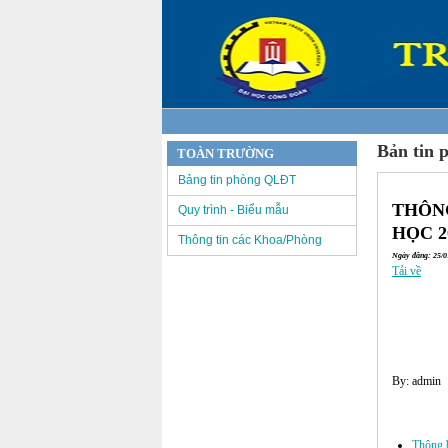
Bản tin 
TOÀN TRƯỜNG
Bảng tin phòng QLĐT
THÔNG
Quy trình - Biểu mẫu
HỌC 2
Thông tin các Khoa/Phòng
Ngày đăng: 25/01
Tải về
By: admin
Các tin đã đư
Thông b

■ Exercise description ■
Leave the images out. Set down all of the material above exactly.

■ Exercise solution ■
Bản tin 
TOÀN TRƯỜNG
Bảng tin phòng QLĐT
THÔNG
Quy trình - Biểu mẫu
HỌC 2
Thông tin các Khoa/Phòng
Ngày đăng: 25/01
Tải về
By: admin
Các tin đã đư
Thông b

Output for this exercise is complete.